Exome sequencing of osteosarcoma reveals mutation signatures reminiscent of BRCA deficiency

Abstract

Osteosarcomas are aggressive bone tumours with a high degree of genetic heterogeneity, which has historically complicated driver gene discovery. Here we sequence exomes of 31 tumours and decipher their evolutionary landscape by inferring clonality of the individual mutation events. Exome findings are interpreted in the context of mutation and SNP array data from a replication set of 92 tumours. We identify 14 genes as the main drivers, of which some were formerly unknown in the context of osteosarcoma. None of the drivers is clearly responsible for the majority of tumours and even TP53 mutations are frequently mapped into subclones. However, >80% of osteosarcomas exhibit a specific combination of single-base substitutions, LOH, or large-scale genome instability signatures characteristic of BRCA1/2-deficient tumours. Our findings imply that multiple oncogenic pathways drive chromosomal instability during osteosarcoma evolution and result in the acquisition of BRCA-like traits, which could be therapeutically exploited.

Figure 1. Somatic SNV spectra and mutation signatures.

(a,b) Data are derived from exomes of each tumour. Note that OS with very few somatic SNVs are included for sake of completeness.

Figure 2. Copy-number variation analysis.

(a) Copy-number profile of 123 OS genomes. (b) Significantly over-represented copy-number alterations. The most important over-represented SCNA loci are highlighted. Blue, gains; red, losses. (c) The number of copy-number alterations fulfilling specific criteria of a BRCA-like phenotype shown for each tumour (threshold line in red). (d) Homologous recombination deficiency (HRD) score shown for each tumour. The threshold for considering a tumour to be BRCA deficient was set to 15 (red dashed line).

Figure 3. Mutations burden of OS driver genes.

(a) Mutation profiles of selected OS driver genes, split by copy-number alterations and single-nucleotide changes/indels. The median variant allelic frequency (VAF) is plotted for each gene. (b) Distribution of selected somatic SNVs with predicted pathogenic effects and indels across cancers. Note that only clonal copy-number losses and disruptive gains are shown here. Blue, disruptive gains (that is, one breakpoint within a gene); red, losses.

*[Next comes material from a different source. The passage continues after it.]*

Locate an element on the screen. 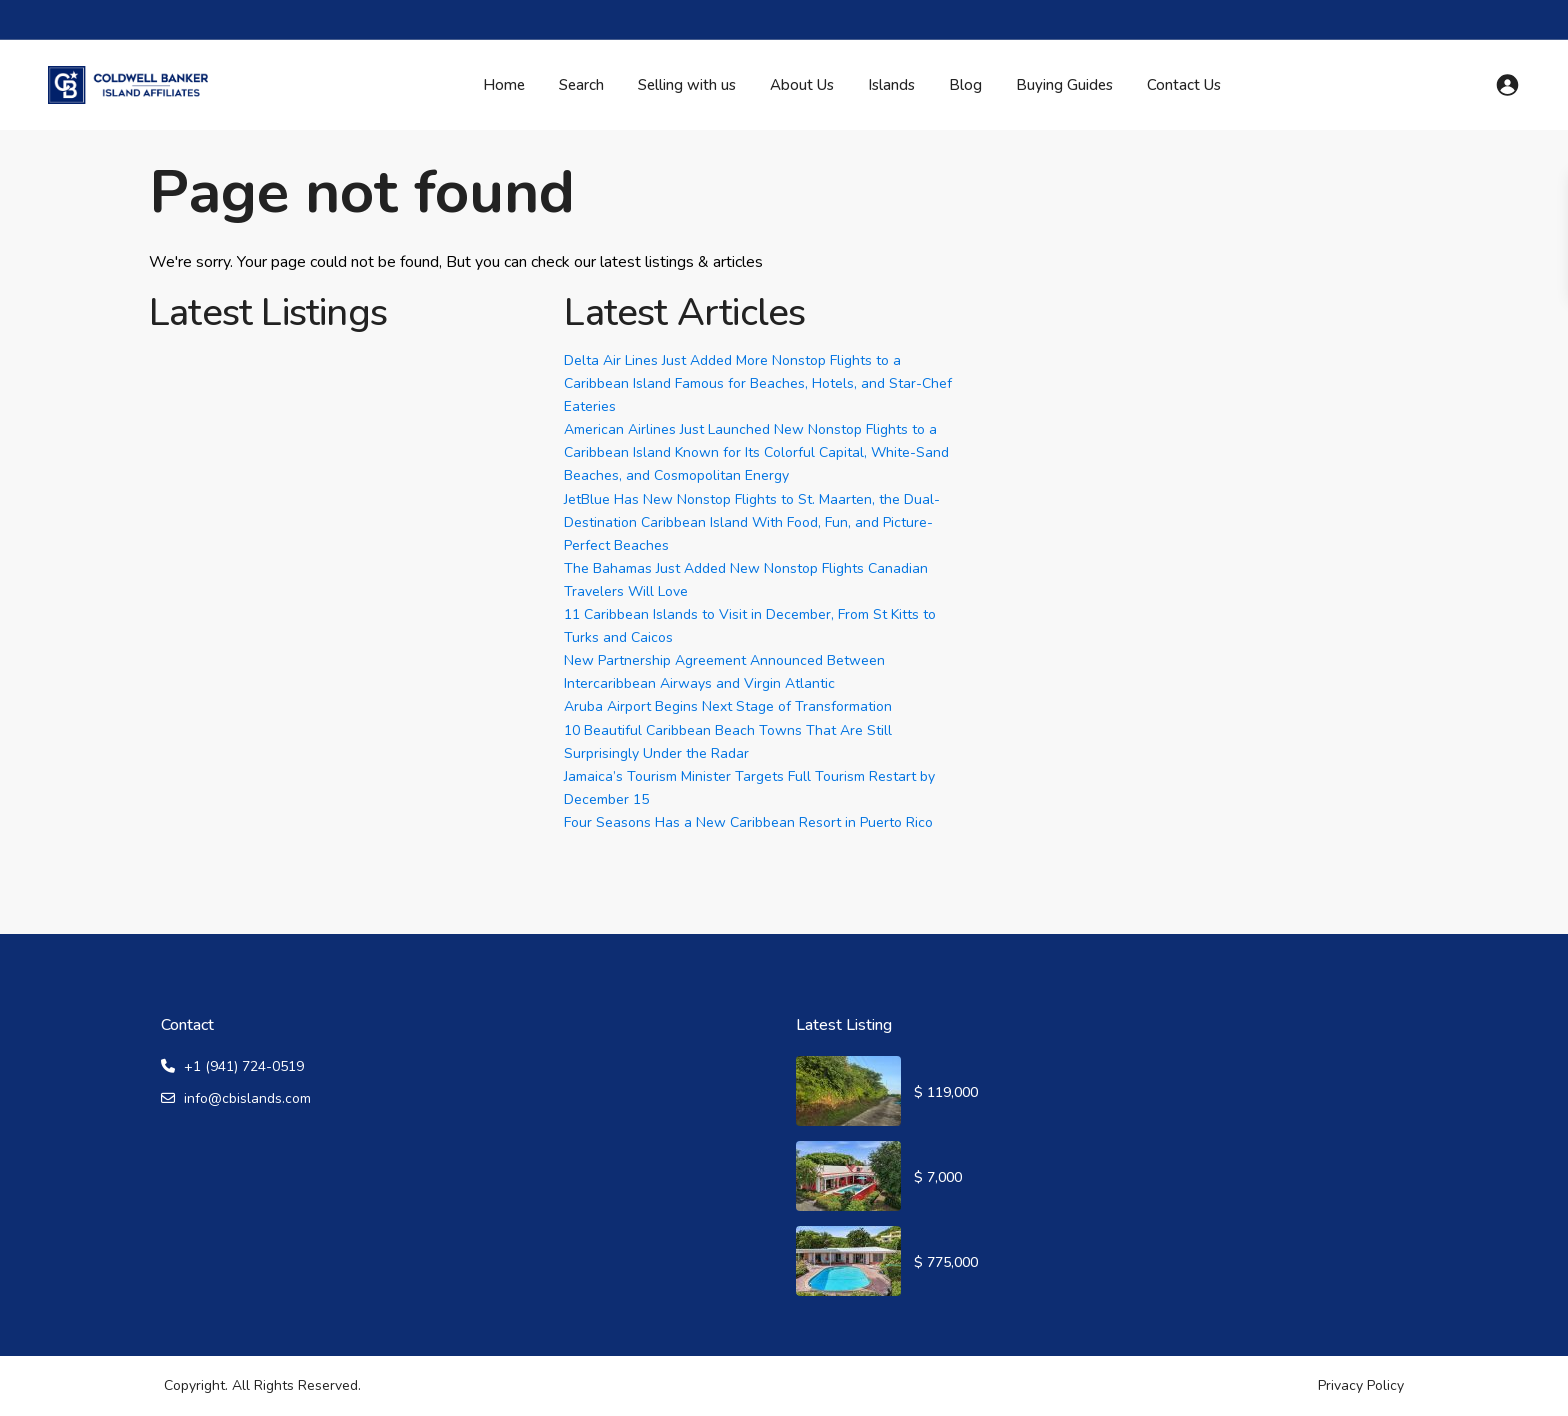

Figure 4. Copy-number alterations in BRCA1/2 and binding partners.

(a,b) Frequencies of clonal and subclonal SCNA mutations. (c) SCNA mutational profiles of selected OS cell lines.

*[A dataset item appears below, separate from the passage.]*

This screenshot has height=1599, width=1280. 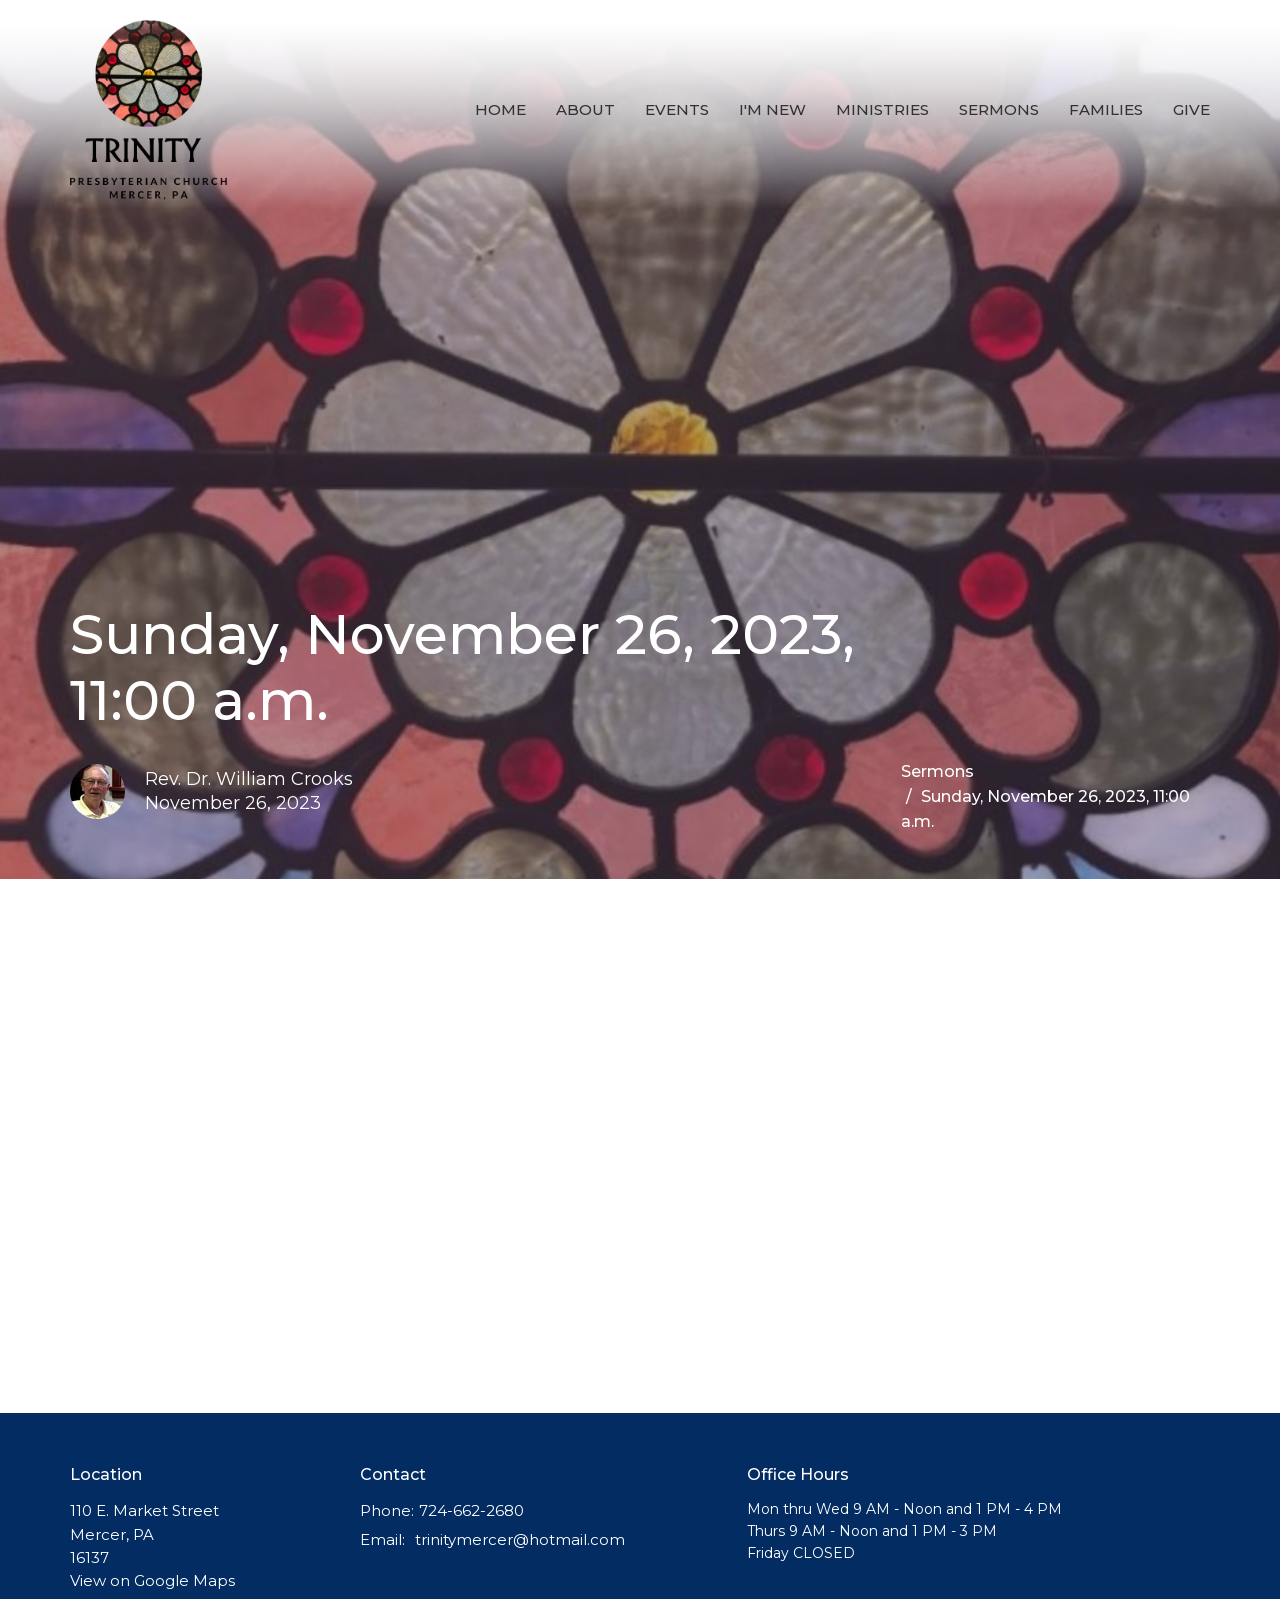 What do you see at coordinates (1106, 109) in the screenshot?
I see `Families` at bounding box center [1106, 109].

Figure 5. Cell viability assays.

MNNG, SAOS2 and SJSA-1 OS cells were treated for 72 h with indicated talazoparib, temozolomide and SN-38 concentrations. Cell viability was assessed by a MTT assay and is expressed as percentage of untreated cells. Data are shown as mean±s.d. of three independent experiments, each performed in triplicates. MTT, 3-(4,5-dimethylthiazol-2-yl)-2,5-diphenyltetrazolium bromide.

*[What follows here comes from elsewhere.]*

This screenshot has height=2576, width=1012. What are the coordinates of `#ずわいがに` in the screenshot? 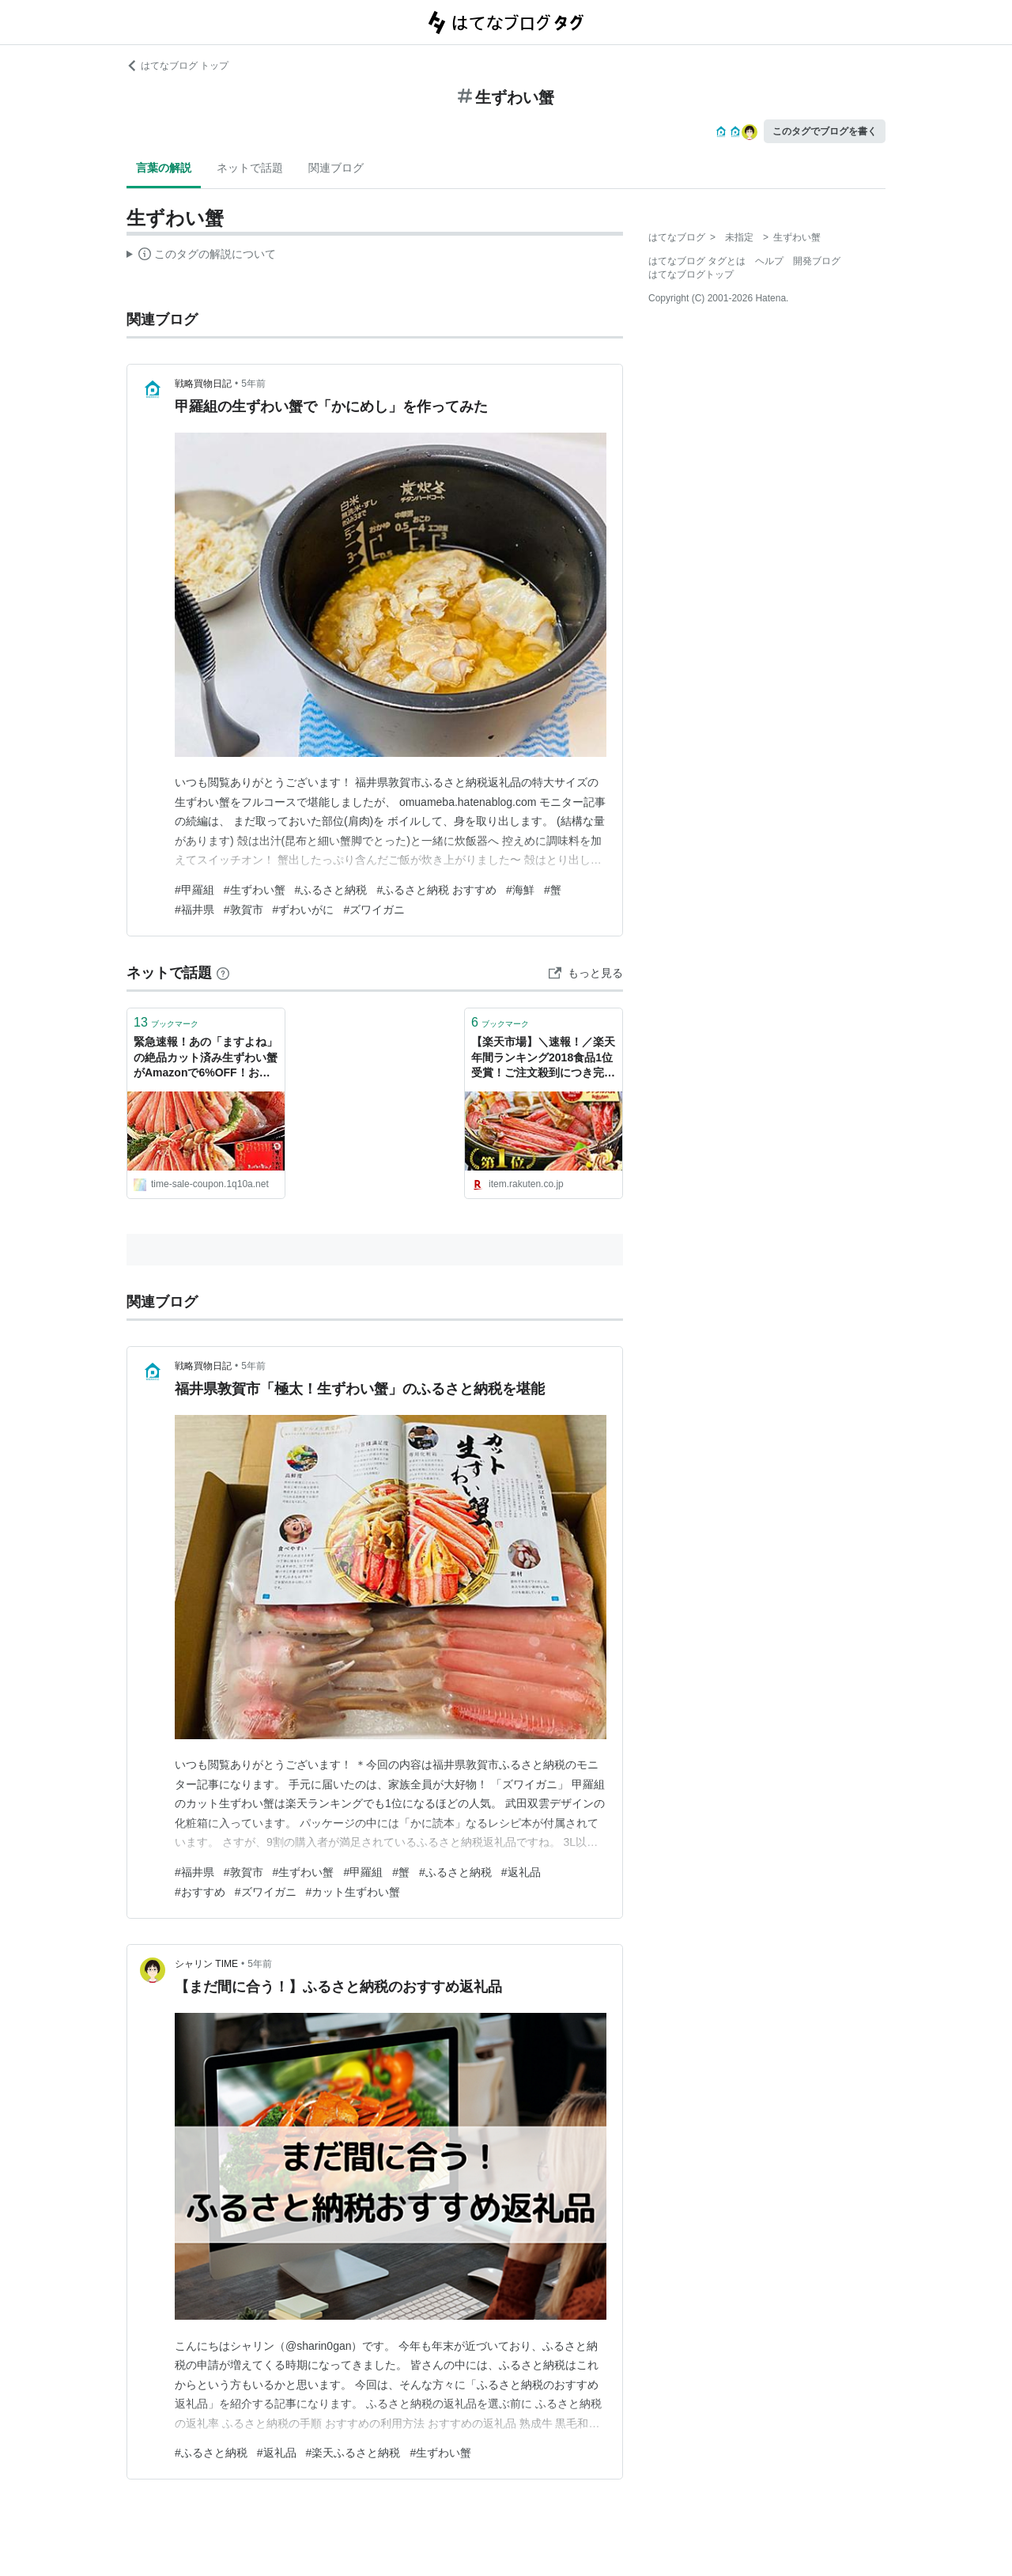 It's located at (303, 909).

Figure 6. Comprehensive analysis of two tumours.

(a) A genome-wide plot depicting mutational burden, SCNAs and intra- and inter-chromosomal structural variants. Large structural rearrangements have been detected from whole-genome mate-pair sequencing data as described in Supplementary Note 1 and Supplementary Methods. (b) Copy-number profile of selected chromosomes targeted by chromoplexy. Note that chromoplexy likely overlaps with additional structural events including chromothripsis-like events and breakage–bridge fusions. (c) Posterior cellular frequencies of somatic exome mutations. Main driver genes are in blue.